Now look for almost unbelievably complex talks as they work through the more than 3,000 proposed amendments covering a potential new AI watchdog office in the EU and the sweeping implications inherent everything ranging from facial recognition to deep fakes and possibly plagiarised computer-driven creations.

Will the EU need AI to help sort through all the possible scenarios? As a leader in digital governance, the bloc will require all the wisdom it can muster to come up with the new rules that are now expected by the end of the year.

The pace of new AI systems is making regulation a real challenge, but some aspects remain consistent: the need for transparency, quality controls and protection of various legal and personal rights.

The current approach is to classify AI tools according to their perceived risk level — ranging from minimal to limited, high and unacceptable. High-risk tools won’t be banned, but will require companies to be highly transparent in their operations.

As 20-member committees from the EU parliament discuss AI with the aid of the best experts they can find, one can wonder if the genie is already out of the bottle and has begun to operate on its own. New reports come daily of surprising uses and misuses discovered by users and the media.

The cautionary tale of AI danger was written long ago and made into an iconic movie. Stories by pioneering science fiction author Arthur C Clarke that were published in 1951 were adapted into a film entitled ‘2002: A Space Odyssey’ in 1968 directed by Stanley Kubrick. Today the movie is considered a masterpiece and a milestone in film, our perceptions of space travel and science fiction.

In it, the supercomputer HAL 9000, used to run a spacecraft, is given a soothing voice and a human-like personality, but astronauts are shocked to learn it is actually trying to kill them despite its core programming to be their most trusted aide. Unknown to the actual humans is a secret subtext to their mission that headquarters gave HAL. Because lying violates the computer’s prime directive, yet the mission’s real purpose must remain hidden, HAL decides to solve the conundrum by eliminating the humans and the accompanying need to lie.

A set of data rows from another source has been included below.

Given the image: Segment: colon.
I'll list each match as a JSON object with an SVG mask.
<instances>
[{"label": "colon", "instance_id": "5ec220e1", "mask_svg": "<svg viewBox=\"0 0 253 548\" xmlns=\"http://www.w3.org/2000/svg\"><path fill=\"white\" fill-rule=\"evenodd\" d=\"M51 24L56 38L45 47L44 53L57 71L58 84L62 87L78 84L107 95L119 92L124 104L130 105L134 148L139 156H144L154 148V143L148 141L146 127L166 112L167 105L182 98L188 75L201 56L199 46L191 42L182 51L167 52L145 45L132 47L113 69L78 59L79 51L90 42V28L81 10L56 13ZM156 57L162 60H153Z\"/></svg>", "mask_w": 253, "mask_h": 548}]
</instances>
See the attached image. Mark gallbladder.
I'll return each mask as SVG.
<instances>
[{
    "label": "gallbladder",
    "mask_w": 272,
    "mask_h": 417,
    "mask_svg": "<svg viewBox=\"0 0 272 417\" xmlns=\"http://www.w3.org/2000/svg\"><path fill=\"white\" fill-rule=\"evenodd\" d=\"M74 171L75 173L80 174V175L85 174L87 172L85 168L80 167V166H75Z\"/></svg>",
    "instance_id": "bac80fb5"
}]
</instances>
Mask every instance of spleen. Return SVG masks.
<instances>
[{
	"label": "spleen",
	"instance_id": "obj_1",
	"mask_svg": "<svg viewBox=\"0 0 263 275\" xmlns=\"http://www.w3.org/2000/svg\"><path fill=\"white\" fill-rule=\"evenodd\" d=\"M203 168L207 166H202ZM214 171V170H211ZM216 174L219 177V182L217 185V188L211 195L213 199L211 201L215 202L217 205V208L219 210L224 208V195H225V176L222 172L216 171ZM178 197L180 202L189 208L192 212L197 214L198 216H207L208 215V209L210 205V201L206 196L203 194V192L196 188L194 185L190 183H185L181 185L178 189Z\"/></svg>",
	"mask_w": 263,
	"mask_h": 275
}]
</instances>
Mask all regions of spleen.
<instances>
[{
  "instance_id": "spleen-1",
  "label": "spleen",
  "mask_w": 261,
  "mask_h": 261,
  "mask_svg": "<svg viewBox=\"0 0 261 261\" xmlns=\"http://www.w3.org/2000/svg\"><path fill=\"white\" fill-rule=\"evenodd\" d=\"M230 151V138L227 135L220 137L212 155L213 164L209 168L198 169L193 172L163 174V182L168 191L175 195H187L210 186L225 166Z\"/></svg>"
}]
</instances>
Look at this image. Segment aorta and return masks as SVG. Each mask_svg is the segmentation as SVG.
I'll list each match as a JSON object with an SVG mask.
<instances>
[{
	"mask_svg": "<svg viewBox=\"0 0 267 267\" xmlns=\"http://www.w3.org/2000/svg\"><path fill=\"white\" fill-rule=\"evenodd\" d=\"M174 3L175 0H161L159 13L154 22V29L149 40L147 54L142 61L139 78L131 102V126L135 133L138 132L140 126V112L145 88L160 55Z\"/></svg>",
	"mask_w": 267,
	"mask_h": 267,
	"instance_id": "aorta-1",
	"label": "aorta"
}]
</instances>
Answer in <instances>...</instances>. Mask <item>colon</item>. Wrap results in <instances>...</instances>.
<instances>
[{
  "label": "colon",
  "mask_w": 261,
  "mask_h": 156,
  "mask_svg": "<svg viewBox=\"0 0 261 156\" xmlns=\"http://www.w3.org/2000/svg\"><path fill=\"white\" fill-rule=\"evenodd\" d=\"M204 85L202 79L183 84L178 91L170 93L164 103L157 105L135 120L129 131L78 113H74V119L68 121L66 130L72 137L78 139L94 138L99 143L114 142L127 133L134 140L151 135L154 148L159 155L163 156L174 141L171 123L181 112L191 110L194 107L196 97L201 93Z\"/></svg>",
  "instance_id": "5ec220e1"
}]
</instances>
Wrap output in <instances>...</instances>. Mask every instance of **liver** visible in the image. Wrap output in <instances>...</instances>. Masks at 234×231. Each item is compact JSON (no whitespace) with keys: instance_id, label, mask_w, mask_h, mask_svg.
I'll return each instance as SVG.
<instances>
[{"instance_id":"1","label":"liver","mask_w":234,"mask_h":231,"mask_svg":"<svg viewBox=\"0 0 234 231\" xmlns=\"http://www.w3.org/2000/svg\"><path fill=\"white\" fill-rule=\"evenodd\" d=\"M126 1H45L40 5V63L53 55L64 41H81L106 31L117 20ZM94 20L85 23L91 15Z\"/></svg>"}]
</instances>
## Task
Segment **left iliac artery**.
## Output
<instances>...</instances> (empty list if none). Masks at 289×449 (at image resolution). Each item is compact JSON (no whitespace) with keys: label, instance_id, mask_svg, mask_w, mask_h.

So far the implications of today’s AI aren’t nearly so dramatic, but experts and commentators are positing questions about a technology that can be used to actually create new, or potentially fake, works of art — both text and graphic — along with contracts, computer programmes, investment schemes and a bewildering range of other real-world manifestations.

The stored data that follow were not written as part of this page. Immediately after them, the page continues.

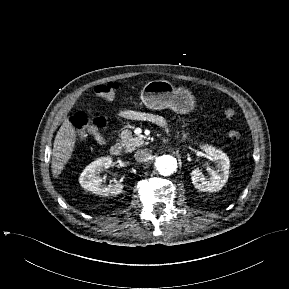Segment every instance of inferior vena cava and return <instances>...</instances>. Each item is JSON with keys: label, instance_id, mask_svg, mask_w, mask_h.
Listing matches in <instances>:
<instances>
[{"label": "inferior vena cava", "instance_id": "1", "mask_svg": "<svg viewBox=\"0 0 289 289\" xmlns=\"http://www.w3.org/2000/svg\"><path fill=\"white\" fill-rule=\"evenodd\" d=\"M150 156H151V150L147 148L139 149L134 154V157L138 162H145L150 158Z\"/></svg>", "mask_w": 289, "mask_h": 289}]
</instances>
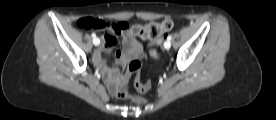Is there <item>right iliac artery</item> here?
I'll return each mask as SVG.
<instances>
[{
	"label": "right iliac artery",
	"mask_w": 276,
	"mask_h": 120,
	"mask_svg": "<svg viewBox=\"0 0 276 120\" xmlns=\"http://www.w3.org/2000/svg\"><path fill=\"white\" fill-rule=\"evenodd\" d=\"M92 37H93V43L95 44V39H96V34L92 33ZM100 43V40H98V44Z\"/></svg>",
	"instance_id": "right-iliac-artery-1"
}]
</instances>
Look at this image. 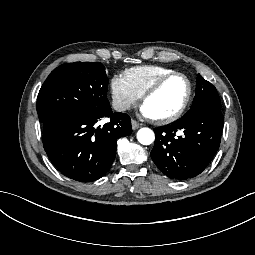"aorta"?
<instances>
[{
    "label": "aorta",
    "instance_id": "762f6f07",
    "mask_svg": "<svg viewBox=\"0 0 255 255\" xmlns=\"http://www.w3.org/2000/svg\"><path fill=\"white\" fill-rule=\"evenodd\" d=\"M154 132L149 128H141L137 132V139L143 145H149L154 141Z\"/></svg>",
    "mask_w": 255,
    "mask_h": 255
}]
</instances>
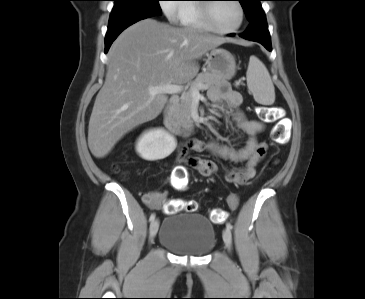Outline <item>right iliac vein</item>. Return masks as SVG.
I'll return each instance as SVG.
<instances>
[{
    "instance_id": "right-iliac-vein-1",
    "label": "right iliac vein",
    "mask_w": 365,
    "mask_h": 299,
    "mask_svg": "<svg viewBox=\"0 0 365 299\" xmlns=\"http://www.w3.org/2000/svg\"><path fill=\"white\" fill-rule=\"evenodd\" d=\"M158 228H159V221L158 220H154L152 221L151 225H150V230H149V235H150V239L153 240L158 232Z\"/></svg>"
}]
</instances>
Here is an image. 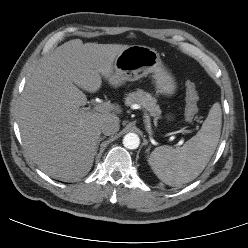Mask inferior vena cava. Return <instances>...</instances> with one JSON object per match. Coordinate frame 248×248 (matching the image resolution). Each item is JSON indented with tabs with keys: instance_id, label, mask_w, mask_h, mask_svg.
<instances>
[{
	"instance_id": "inferior-vena-cava-1",
	"label": "inferior vena cava",
	"mask_w": 248,
	"mask_h": 248,
	"mask_svg": "<svg viewBox=\"0 0 248 248\" xmlns=\"http://www.w3.org/2000/svg\"><path fill=\"white\" fill-rule=\"evenodd\" d=\"M119 122L114 119H107L101 124V131L104 135H112L118 132Z\"/></svg>"
}]
</instances>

In a sense, the programmes are even able to even replicate — writing programming code in seconds, often of a very high standard — as AI improves at a meteoric rate. The sheer pace of AI applications has left many trying to catch their breath as they attempt to keep up.

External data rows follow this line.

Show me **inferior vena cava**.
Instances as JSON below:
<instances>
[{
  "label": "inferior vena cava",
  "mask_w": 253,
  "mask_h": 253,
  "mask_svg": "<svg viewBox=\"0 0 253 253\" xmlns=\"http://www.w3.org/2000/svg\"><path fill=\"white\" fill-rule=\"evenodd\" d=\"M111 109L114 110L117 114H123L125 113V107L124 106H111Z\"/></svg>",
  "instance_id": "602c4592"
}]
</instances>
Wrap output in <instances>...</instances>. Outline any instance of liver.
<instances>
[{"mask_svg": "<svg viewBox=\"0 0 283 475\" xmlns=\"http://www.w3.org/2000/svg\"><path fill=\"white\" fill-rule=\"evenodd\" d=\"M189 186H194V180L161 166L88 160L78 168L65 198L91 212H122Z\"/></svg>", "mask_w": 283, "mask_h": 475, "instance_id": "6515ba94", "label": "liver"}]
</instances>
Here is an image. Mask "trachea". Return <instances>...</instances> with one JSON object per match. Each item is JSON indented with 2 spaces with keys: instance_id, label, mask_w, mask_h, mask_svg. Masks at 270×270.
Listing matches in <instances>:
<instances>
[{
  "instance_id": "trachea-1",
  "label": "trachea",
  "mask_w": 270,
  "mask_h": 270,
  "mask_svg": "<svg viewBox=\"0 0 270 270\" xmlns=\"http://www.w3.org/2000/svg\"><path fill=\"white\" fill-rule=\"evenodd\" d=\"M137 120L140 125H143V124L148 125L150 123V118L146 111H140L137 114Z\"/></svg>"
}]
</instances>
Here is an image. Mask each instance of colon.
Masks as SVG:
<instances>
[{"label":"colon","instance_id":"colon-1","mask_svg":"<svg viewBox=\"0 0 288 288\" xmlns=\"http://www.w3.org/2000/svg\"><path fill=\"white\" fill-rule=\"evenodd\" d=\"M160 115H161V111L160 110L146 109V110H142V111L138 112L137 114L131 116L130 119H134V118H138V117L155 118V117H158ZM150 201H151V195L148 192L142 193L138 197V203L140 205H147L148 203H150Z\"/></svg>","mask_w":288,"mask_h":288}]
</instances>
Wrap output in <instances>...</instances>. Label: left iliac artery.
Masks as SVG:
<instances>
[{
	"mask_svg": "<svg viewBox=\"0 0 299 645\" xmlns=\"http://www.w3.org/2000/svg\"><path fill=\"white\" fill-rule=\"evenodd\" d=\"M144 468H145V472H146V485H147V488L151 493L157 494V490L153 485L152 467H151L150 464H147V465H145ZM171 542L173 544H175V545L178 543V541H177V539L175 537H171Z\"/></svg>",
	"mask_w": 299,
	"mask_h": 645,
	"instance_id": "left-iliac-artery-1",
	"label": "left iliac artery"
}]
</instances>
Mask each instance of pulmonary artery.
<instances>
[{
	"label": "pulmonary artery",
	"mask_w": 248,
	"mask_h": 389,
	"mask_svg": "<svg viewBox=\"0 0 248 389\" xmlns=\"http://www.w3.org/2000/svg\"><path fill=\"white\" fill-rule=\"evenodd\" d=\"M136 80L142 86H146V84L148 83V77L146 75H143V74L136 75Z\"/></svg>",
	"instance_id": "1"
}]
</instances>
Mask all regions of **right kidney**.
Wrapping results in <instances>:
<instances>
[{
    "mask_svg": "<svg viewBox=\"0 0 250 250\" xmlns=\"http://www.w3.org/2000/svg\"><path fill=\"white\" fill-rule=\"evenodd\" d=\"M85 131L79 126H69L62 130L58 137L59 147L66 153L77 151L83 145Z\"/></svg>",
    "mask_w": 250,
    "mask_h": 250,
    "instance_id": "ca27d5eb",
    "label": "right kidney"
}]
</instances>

Yet though impressive in its authentic-sounding answers, big questions remain about complete accuracy and rationality in today’s AI.

Prabhakar Raghavan, a senior vice president at Google, told the German press that current AI “can sometimes lead to something we call hallucination”, offering a convincing but completely fictitious answer. He says the huge language models behind the technology make it impossible for humans to monitor every conceivable behaviour by the system.

For their part, ChatGPT developers say their dialogue format makes it possible for the AI software to answer follow-up questions, admit its mistakes, challenge incorrect premises and reject inappropriate requests.

Yet a chatty dialogue, no matter how authentic sounding, is not what is needed in the medical or emergency situations that will no doubt be addressed with the help of artificial intelligence. What is needed is complete accuracy and reliability.

With such a formidable subject, EU has its work cut out for it in crafting laws and regulations. Some applications of AI are clear, such as voice and image recognition, while a there remains a bewildering range of other potential uses that might not have even yet been explored. That field — so-called General Purpose AI Systems (GPAIS) — is itself a regulatory new world at present.

Some lawmakers are seeking to classify AI systems that are GPAIS as high-risk technology. For their part, tech companies are pushing back, insisting their own in-house guidelines are robust enough to ensure the technology is deployed safely.

The user fascination with ChatGPT continues but regulators and developers alike recognise the technology’s potential for spam, misinformation, malware creation, targeted harassment and other misuse.

Like the computer HAL in Kubrick’s movie, AI is now on an odyssey into uncharted territory. The EU is working to ensure it is guided well — and knows who is in ultimate control.

Jon Van Housen and Mariella Radaelli are veteran international veteran journalists based in Italy.